What you will do. Each record needs to be transcribed word for word, though without its pictures.

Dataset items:
##########

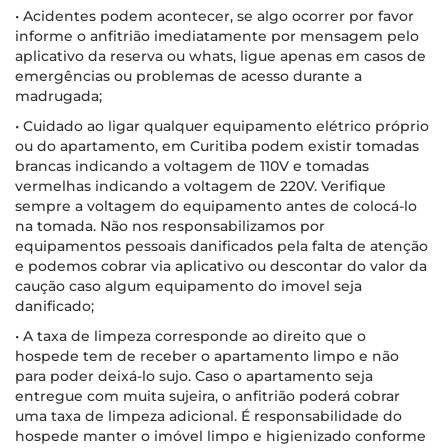
• Acidentes podem acontecer, se algo ocorrer por favor
informe o anfitrião imediatamente por mensagem pelo
aplicativo da reserva ou whats, ligue apenas em casos de
emergências ou problemas de acesso durante a
madrugada;
• Cuidado ao ligar qualquer equipamento elétrico próprio
ou do apartamento, em Curitiba podem existir tomadas
brancas indicando a voltagem de 110V e tomadas
vermelhas indicando a voltagem de 220V. Verifique
sempre a voltagem do equipamento antes de colocá-lo
na tomada. Não nos responsabilizamos por
equipamentos pessoais danificados pela falta de atenção
e podemos cobrar via aplicativo ou descontar do valor da
caução caso algum equipamento do imovel seja
danificado;
• A taxa de limpeza corresponde ao direito que o
hospede tem de receber o apartamento limpo e não
para poder deixá-lo sujo. Caso o apartamento seja
entregue com muita sujeira, o anfitrião poderá cobrar
uma taxa de limpeza adicional. É responsabilidade do
hospede manter o imóvel limpo e higienizado conforme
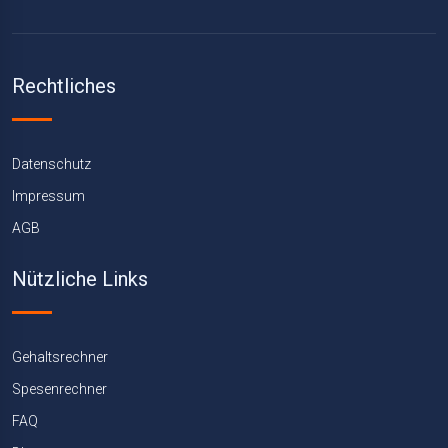
Rechtliches
Datenschutz
Impressum
AGB
Nützliche Links
Gehaltsrechner
Spesenrechner
FAQ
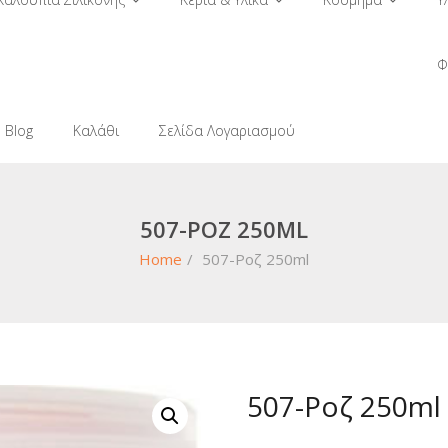
Φ
Blog
Καλάθι
Σελίδα Λογαριασμού
507-ΡΟΖ 250ML
Home
/
507-Ροζ 250ml
507-Ροζ 250ml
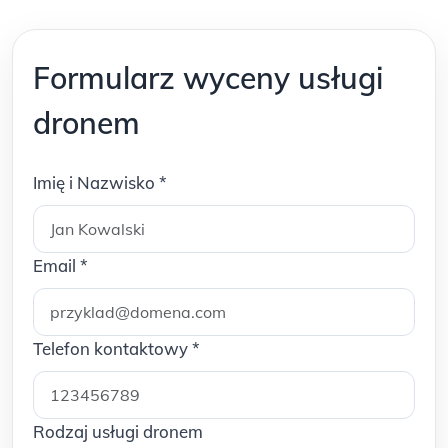
Formularz wyceny usługi
dronem
Imię i Nazwisko
*
Email
*
Telefon kontaktowy
*
Rodzaj usługi dronem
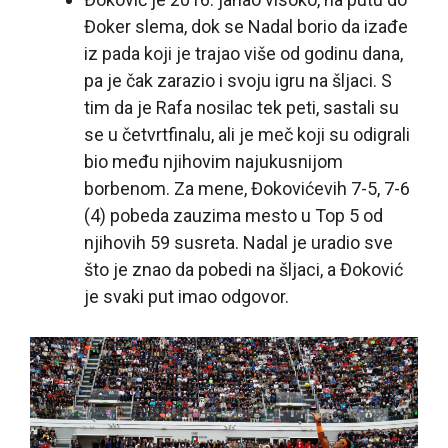
Đoker slema, dok se Nadal borio da izađe
iz pada koji je trajao više od godinu dana,
pa je čak zarazio i svoju igru na šljaci. S
tim da je Rafa nosilac tek peti, sastali su
se u četvrtfinalu, ali je meč koji su odigrali
bio među njihovim najukusnijom
borbenom. Za mene, Đokovićevih 7-5, 7-6
(4) pobeda zauzima mesto u Top 5 od
njihovih 59 susreta. Nadal je uradio sve
što je znao da pobedi na šljaci, a Đoković
je svaki put imao odgovor.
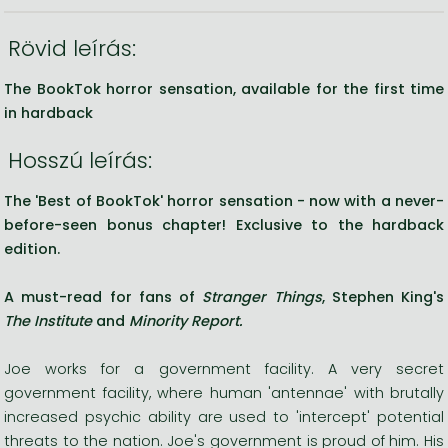
Rövid leírás:
The BookTok horror sensation, available for the first time
in hardback
Hosszú leírás:
The 'Best of BookTok' horror sensation - now with a never-
before-seen bonus chapter! Exclusive to the hardback
edition.
A
must-read for fans of
Stranger Things
, Stephen King's
The Institute
and
Minority Report.
Joe works for a government facility. A very secret
government facility, where human 'antennae' with brutally
increased psychic ability are used to 'intercept' potential
threats to the nation. Joe's government is proud of him. His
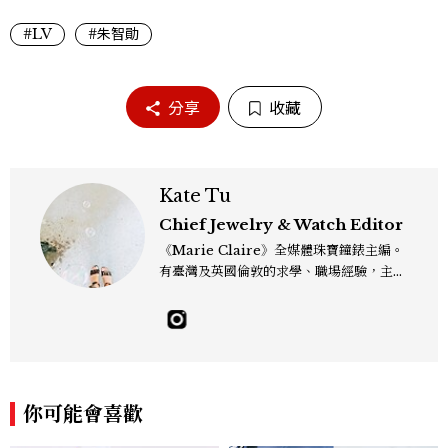
#LV
#朱智勛
分享
收藏
Kate Tu
Chief Jewelry & Watch Editor
《Marie Claire》全媒體珠寶鐘錶主編。
有臺灣及英國倫敦的求學、職場經驗，主修
新聞學和時尚媒體。累積十年以上的《美麗
佳人》編輯工作內容，包括錶展等國際活動
採訪、珠寶市場動態等專題，及視覺拍攝執
行。用貼近生活且具知識性的視角，發掘珠
寶腕錶的細節美。Email：kate_tu@mc
tw.com.tw
你可能會喜歡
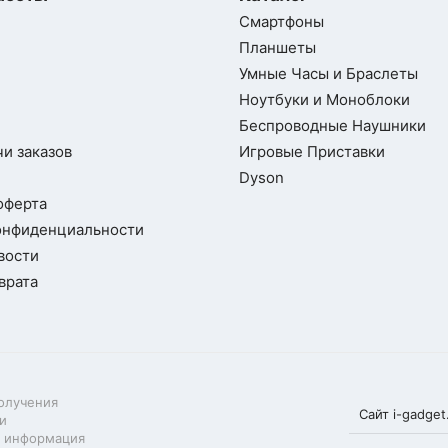
Смартфоны
Планшеты
Умные Часы и Браслеты
Ноутбуки и Моноблоки
Беспроводные Наушники
и заказов
Игровые Приставки
Dyson
оферта
онфиденциальности
вости
врата
олучения
Сайт i-gadge
и
м информация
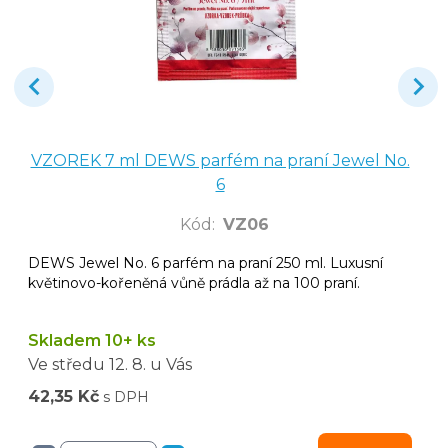
VZOREK 7 ml DEWS parfém na praní Jewel No.
6
Kód
:
VZ06
DEWS Jewel No. 6 parfém na praní 250 ml. Luxusní
květinovo-kořeněná vůně prádla až na 100 praní.
Skladem 10+ ks
Ve středu
12. 8.
u Vás
42,35 Kč
s DPH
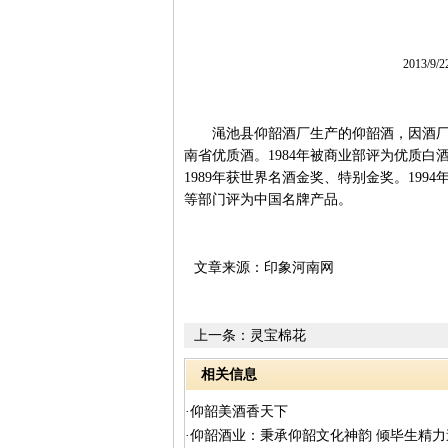
2013/9/
渑池县仰韶酒厂生产的仰韶酒，因酒厂设在
南省优质酒。1984年被商业部评为优质白酒
1989年获世界名酒金奖、特别金奖。19
等部门评为中国名牌产品。
文章来源：印象河南网
上一条：
灵宝棉花
相关信息
·仰韶美酒香天下
·仰韶酒业：秉承仰韶文化神韵 倾毕生精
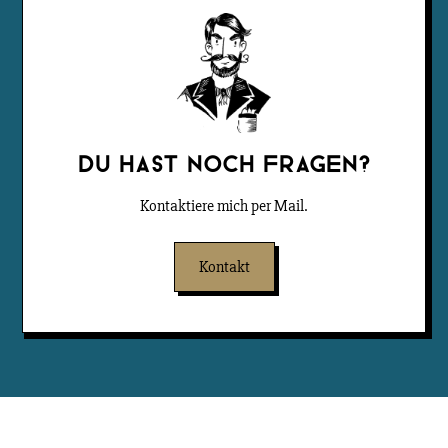
Du Hast noch Fragen?
Kontaktiere mich per Mail.
Kontakt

##########

Answer to this exercise.
• Acidentes podem acontecer, se algo ocorrer por favor
informe o anfitrião imediatamente por mensagem pelo
aplicativo da reserva ou whats, ligue apenas em casos de
emergências ou problemas de acesso durante a
madrugada;
• Cuidado ao ligar qualquer equipamento elétrico próprio
ou do apartamento, em Curitiba podem existir tomadas
brancas indicando a voltagem de 110V e tomadas
vermelhas indicando a voltagem de 220V. Verifique
sempre a voltagem do equipamento antes de colocá-lo
na tomada. Não nos responsabilizamos por
equipamentos pessoais danificados pela falta de atenção
e podemos cobrar via aplicativo ou descontar do valor da
caução caso algum equipamento do imovel seja
danificado;
• A taxa de limpeza corresponde ao direito que o
hospede tem de receber o apartamento limpo e não
para poder deixá-lo sujo. Caso o apartamento seja
entregue com muita sujeira, o anfitrião poderá cobrar
uma taxa de limpeza adicional. É responsabilidade do
hospede manter o imóvel limpo e higienizado conforme
Rechtliches
Datenschutz
Impressum
AGB
Nützliche Links
Gehaltsrechner
Spesenrechner
FAQ
Φ
Blog
Καλάθι
Σελίδα Λογαριασμού
507-ΡΟΖ 250ML
Home
/
507-Ροζ 250ml
507-Ροζ 250ml
Formularz wyceny usługi
dronem
Imię i Nazwisko
*
Email
*
Telefon kontaktowy
*
Rodzaj usługi dronem
Đoker slema, dok se Nadal borio da izađe
iz pada koji je trajao više od godinu dana,
pa je čak zarazio i svoju igru na šljaci. S
tim da je Rafa nosilac tek peti, sastali su
se u četvrtfinalu, ali je meč koji su odigrali
bio među njihovim najukusnijom
borbenom. Za mene, Đokovićevih 7-5, 7-6
(4) pobeda zauzima mesto u Top 5 od
njihovih 59 susreta. Nadal je uradio sve
što je znao da pobedi na šljaci, a Đoković
je svaki put imao odgovor.
Rövid leírás:
The BookTok horror sensation, available for the first time
in hardback
Hosszú leírás:
The 'Best of BookTok' horror sensation - now with a never-
before-seen bonus chapter! Exclusive to the hardback
edition.
A
must-read for fans of
Stranger Things
, Stephen King's
The Institute
and
Minority Report.
Joe works for a government facility. A very secret
government facility, where human 'antennae' with brutally
increased psychic ability are used to 'intercept' potential
threats to the nation. Joe's government is proud of him. His
#LV
#朱智勛
分享
收藏
Kate Tu
Chief Jewelry & Watch Editor
《Marie Claire》全媒體珠寶鐘錶主編。
有臺灣及英國倫敦的求學、職場經驗，主修
新聞學和時尚媒體。累積十年以上的《美麗
佳人》編輯工作內容，包括錶展等國際活動
採訪、珠寶市場動態等專題，及視覺拍攝執
行。用貼近生活且具知識性的視角，發掘珠
寶腕錶的細節美。Email：kate_tu@mc
tw.com.tw
你可能會喜歡
Смартфоны
Планшеты
Умные Часы и Браслеты
Ноутбуки и Моноблоки
Беспроводные Наушники
и заказов
Игровые Приставки
Dyson
оферта
онфиденциальности
вости
врата
олучения
Сайт i-gadge
и
м информация
VZOREK 7 ml DEWS parfém na praní Jewel No.
6
Kód
:
VZ06
DEWS Jewel No. 6 parfém na praní 250 ml. Luxusní
květinovo-kořeněná vůně prádla až na 100 praní.
Skladem 10+ ks
Ve středu
12. 8.
u Vás
42,35 Kč
s DPH
2013/9/
渑池县仰韶酒厂生产的仰韶酒，因酒厂设在
南省优质酒。1984年被商业部评为优质白酒
1989年获世界名酒金奖、特别金奖。19
等部门评为中国名牌产品。
文章来源：印象河南网
上一条：
灵宝棉花
相关信息
·仰韶美酒香天下
·仰韶酒业：秉承仰韶文化神韵 倾毕生精
Du Hast noch Fragen?
Kontaktiere mich per Mail.
Kontakt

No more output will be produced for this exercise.